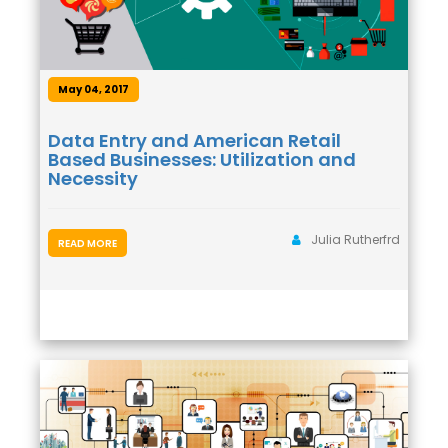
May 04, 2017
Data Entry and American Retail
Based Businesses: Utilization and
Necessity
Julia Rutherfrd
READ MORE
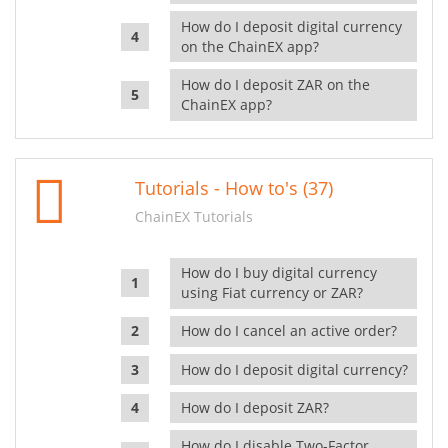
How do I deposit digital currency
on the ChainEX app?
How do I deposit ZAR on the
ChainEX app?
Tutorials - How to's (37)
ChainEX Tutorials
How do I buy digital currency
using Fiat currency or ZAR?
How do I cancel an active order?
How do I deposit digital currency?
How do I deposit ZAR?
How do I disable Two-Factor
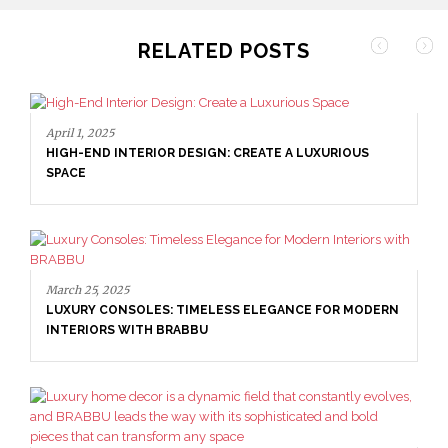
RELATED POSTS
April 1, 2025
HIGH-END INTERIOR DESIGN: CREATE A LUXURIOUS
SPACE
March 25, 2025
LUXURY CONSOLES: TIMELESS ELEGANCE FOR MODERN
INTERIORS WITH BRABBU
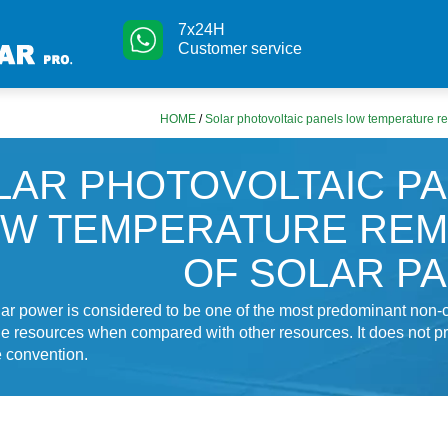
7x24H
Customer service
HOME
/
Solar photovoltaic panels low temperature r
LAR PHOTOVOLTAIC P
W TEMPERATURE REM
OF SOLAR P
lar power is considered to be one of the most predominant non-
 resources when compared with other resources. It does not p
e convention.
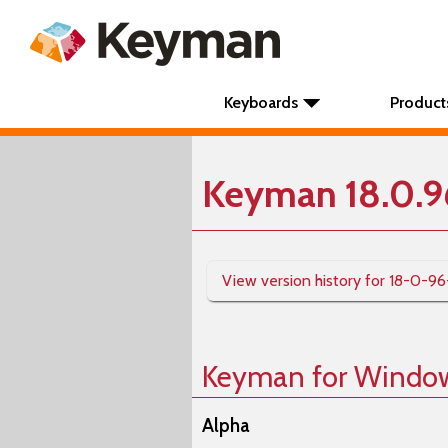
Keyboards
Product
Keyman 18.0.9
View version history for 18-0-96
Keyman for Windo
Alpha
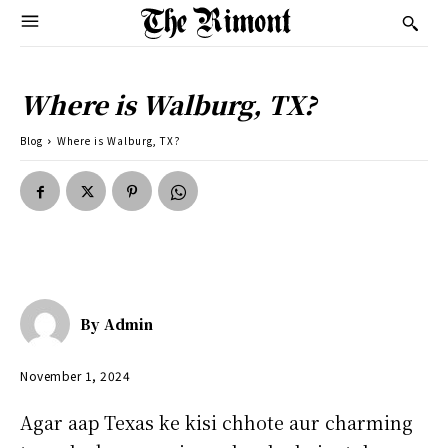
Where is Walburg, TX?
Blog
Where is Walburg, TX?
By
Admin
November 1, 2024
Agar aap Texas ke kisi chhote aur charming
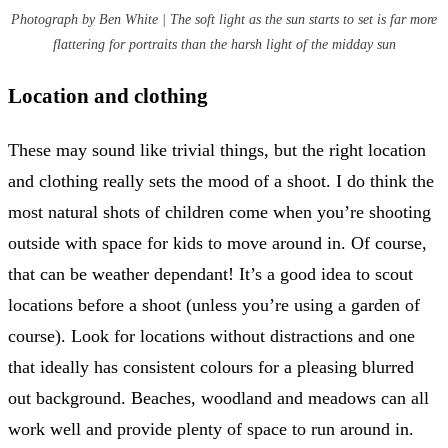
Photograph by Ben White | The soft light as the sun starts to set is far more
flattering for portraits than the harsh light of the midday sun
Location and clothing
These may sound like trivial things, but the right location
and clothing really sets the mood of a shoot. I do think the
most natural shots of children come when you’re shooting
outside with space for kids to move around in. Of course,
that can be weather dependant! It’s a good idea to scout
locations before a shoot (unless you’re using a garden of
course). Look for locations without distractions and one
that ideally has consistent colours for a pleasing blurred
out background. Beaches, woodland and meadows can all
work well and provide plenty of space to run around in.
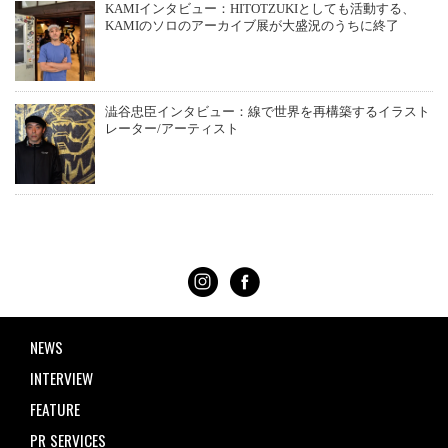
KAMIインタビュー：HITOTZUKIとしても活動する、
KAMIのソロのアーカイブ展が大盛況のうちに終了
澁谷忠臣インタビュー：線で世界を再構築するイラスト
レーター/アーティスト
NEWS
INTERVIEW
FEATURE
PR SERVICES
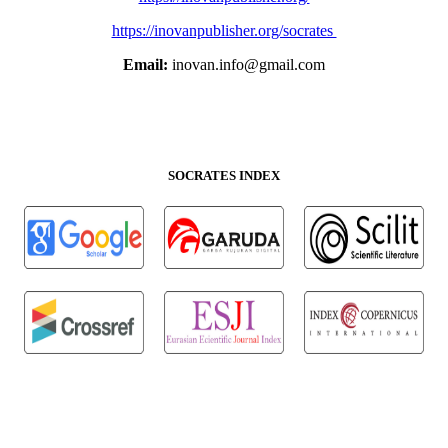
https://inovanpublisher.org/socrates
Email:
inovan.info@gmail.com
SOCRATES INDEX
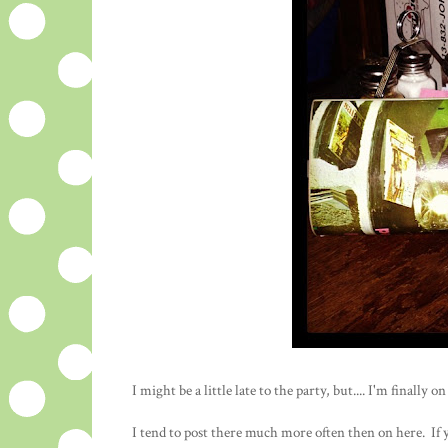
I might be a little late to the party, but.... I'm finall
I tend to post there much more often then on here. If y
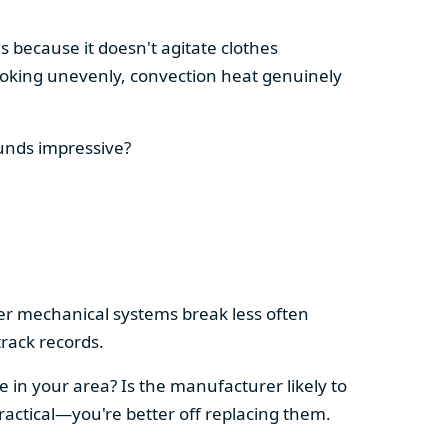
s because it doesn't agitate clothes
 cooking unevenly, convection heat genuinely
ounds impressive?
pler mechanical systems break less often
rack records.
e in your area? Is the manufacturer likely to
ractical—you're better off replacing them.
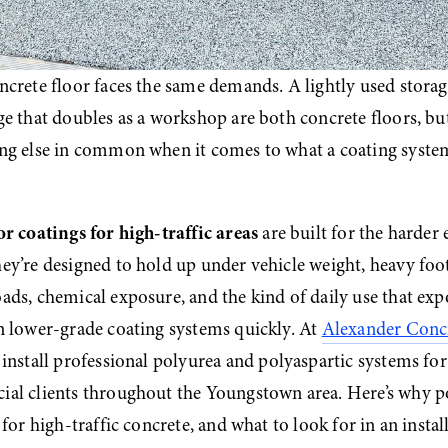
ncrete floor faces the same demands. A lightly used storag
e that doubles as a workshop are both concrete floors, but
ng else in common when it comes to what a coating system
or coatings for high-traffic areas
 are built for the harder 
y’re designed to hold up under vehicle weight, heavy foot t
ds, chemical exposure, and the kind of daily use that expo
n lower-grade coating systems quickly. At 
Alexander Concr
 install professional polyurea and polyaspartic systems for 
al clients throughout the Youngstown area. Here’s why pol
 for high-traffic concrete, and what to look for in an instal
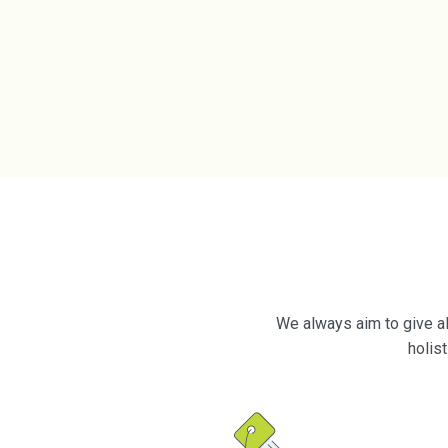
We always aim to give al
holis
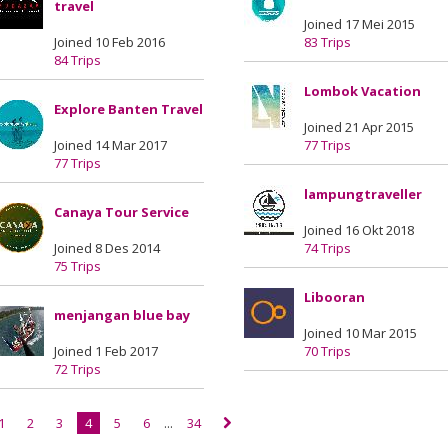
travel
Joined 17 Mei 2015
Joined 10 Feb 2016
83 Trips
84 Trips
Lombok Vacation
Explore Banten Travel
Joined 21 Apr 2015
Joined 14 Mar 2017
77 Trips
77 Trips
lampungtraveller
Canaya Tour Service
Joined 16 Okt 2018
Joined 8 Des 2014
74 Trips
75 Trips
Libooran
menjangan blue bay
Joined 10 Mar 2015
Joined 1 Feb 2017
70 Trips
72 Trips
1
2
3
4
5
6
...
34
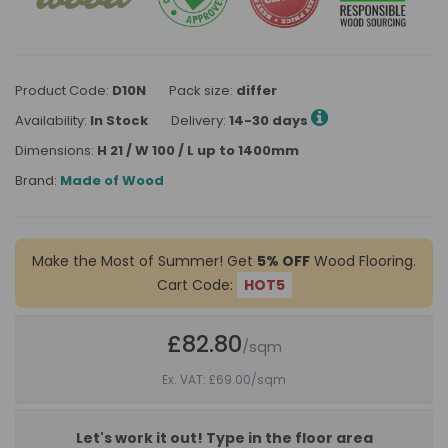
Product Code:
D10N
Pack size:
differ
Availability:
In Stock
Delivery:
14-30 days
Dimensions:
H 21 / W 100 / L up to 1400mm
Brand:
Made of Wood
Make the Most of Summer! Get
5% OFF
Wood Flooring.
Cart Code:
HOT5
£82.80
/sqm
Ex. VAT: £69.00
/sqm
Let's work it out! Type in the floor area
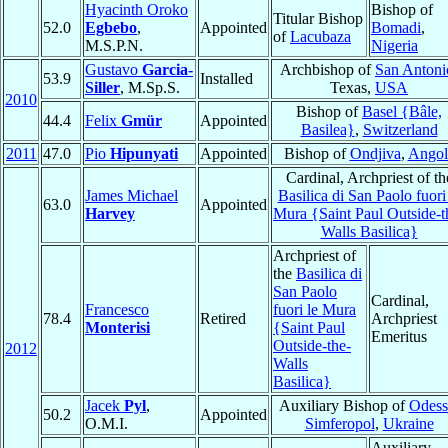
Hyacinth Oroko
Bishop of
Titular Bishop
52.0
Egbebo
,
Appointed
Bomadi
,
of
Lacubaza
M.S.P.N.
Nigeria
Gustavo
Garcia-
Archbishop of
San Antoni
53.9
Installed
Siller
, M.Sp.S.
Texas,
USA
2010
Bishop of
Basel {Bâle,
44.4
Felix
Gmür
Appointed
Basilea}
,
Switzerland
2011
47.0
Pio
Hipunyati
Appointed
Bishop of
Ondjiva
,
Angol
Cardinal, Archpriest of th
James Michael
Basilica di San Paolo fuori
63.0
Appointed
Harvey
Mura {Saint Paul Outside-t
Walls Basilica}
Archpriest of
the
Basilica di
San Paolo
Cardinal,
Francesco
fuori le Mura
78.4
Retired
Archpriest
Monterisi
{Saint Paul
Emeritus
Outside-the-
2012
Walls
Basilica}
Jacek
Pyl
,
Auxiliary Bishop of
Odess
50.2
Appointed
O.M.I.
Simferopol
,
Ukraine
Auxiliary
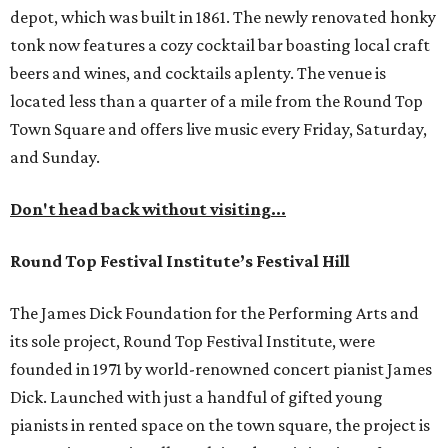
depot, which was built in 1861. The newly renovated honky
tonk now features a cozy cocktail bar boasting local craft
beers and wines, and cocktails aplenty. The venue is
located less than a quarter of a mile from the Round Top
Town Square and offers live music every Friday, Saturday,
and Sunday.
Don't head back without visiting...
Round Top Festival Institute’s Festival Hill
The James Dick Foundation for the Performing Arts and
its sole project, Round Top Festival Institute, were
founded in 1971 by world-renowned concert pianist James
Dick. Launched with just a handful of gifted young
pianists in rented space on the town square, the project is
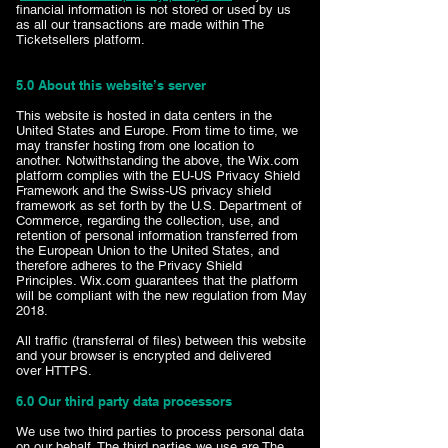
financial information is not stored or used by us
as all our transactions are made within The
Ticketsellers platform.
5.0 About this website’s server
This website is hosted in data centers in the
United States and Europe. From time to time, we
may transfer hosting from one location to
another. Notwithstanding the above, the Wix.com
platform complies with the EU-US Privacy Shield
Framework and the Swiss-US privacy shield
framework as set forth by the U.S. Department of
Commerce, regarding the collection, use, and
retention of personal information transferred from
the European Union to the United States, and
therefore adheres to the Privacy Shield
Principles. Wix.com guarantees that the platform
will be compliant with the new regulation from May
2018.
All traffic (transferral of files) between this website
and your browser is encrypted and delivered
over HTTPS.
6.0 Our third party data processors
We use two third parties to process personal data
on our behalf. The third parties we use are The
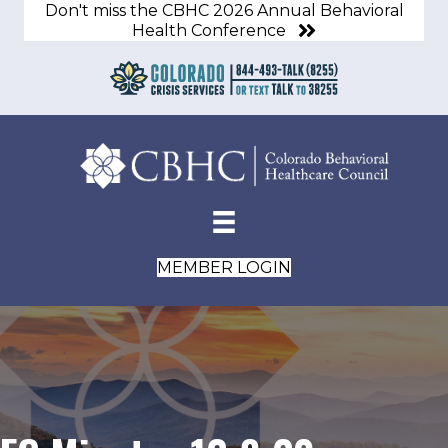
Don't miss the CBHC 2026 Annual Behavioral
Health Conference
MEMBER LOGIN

* _Your goal_:
Could you output exactly the lines above, from the line with "Customer service" up to and including the line with "I tend to post", and nothing else, skipping the pictures?

* _Reply_:
Customer service
HOME
/
Solar photovoltaic panels low temperature r
LAR PHOTOVOLTAIC P
W TEMPERATURE REM
OF SOLAR P
lar power is considered to be one of the most predominant non-
 resources when compared with other resources. It does not p
e convention.
Keyboards
Product
Keyman 18.0.9
View version history for 18-0-96
Keyman for Windo
Alpha
Where is Walburg, TX?
Blog
Where is Walburg, TX?
By
Admin
November 1, 2024
Agar aap Texas ke kisi chhote aur charming
Photograph by Ben White | The soft light as the sun starts to set is far more
flattering for portraits than the harsh light of the midday sun
Location and clothing
These may sound like trivial things, but the right location
and clothing really sets the mood of a shoot. I do think the
most natural shots of children come when you’re shooting
outside with space for kids to move around in. Of course,
that can be weather dependant! It’s a good idea to scout
locations before a shoot (unless you’re using a garden of
course). Look for locations without distractions and one
that ideally has consistent colours for a pleasing blurred
out background. Beaches, woodland and meadows can all
work well and provide plenty of space to run around in.
KAMIインタビュー：HITOTZUKIとしても活動する、
KAMIのソロのアーカイブ展が大盛況のうちに終了
澁谷忠臣インタビュー：線で世界を再構築するイラスト
レーター/アーティスト
NEWS
INTERVIEW
FEATURE
PR SERVICES
https://inovanpublisher.org/socrates
Email:
inovan.info@gmail.com
SOCRATES INDEX
I might be a little late to the party, but.... I'm finall
I tend to post there much more often then on here. If y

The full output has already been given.